## What the exercise asks
Scan the lines below; pull out those with "préparations".

*** Opening of Material to process ***

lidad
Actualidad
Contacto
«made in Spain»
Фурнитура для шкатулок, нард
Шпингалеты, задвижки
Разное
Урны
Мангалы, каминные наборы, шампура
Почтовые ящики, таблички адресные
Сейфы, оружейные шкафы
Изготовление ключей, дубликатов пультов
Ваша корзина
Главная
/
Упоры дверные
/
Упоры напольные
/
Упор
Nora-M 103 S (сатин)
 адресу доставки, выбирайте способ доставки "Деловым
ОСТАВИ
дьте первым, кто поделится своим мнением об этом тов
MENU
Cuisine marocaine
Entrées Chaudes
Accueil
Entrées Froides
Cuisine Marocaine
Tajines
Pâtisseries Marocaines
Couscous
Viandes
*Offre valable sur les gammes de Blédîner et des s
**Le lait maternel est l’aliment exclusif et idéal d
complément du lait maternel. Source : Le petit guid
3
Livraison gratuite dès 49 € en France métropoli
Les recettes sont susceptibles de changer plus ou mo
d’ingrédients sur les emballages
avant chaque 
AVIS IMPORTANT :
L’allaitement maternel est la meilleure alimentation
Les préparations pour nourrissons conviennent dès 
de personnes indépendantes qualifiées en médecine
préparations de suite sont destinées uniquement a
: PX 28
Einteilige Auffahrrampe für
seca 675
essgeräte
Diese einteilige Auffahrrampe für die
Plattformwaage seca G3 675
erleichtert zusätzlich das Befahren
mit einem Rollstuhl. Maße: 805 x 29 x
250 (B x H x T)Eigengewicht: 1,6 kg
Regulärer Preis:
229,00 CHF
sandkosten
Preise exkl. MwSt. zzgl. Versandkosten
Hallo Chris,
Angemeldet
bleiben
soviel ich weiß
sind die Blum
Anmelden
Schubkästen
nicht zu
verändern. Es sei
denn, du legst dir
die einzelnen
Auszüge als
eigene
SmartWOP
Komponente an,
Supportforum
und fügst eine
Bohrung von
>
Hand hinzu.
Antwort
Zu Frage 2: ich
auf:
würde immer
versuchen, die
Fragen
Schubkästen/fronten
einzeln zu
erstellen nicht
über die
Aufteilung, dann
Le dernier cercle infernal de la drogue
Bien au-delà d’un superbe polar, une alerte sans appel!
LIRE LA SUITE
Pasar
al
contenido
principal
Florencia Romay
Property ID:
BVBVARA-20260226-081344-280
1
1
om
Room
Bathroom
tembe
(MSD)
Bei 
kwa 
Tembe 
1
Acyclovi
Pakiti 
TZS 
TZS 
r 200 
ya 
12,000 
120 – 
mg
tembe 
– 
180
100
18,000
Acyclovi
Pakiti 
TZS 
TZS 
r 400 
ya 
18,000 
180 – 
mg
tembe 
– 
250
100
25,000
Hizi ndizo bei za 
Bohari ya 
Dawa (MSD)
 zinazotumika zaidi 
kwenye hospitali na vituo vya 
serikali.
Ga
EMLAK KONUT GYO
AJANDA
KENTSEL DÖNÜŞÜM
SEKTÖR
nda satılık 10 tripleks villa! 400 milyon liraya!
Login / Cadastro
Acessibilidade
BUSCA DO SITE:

*** Close of Material to process ***

## Solution
Les préparations pour nourrissons conviennent dès 
préparations de suite sont destinées uniquement a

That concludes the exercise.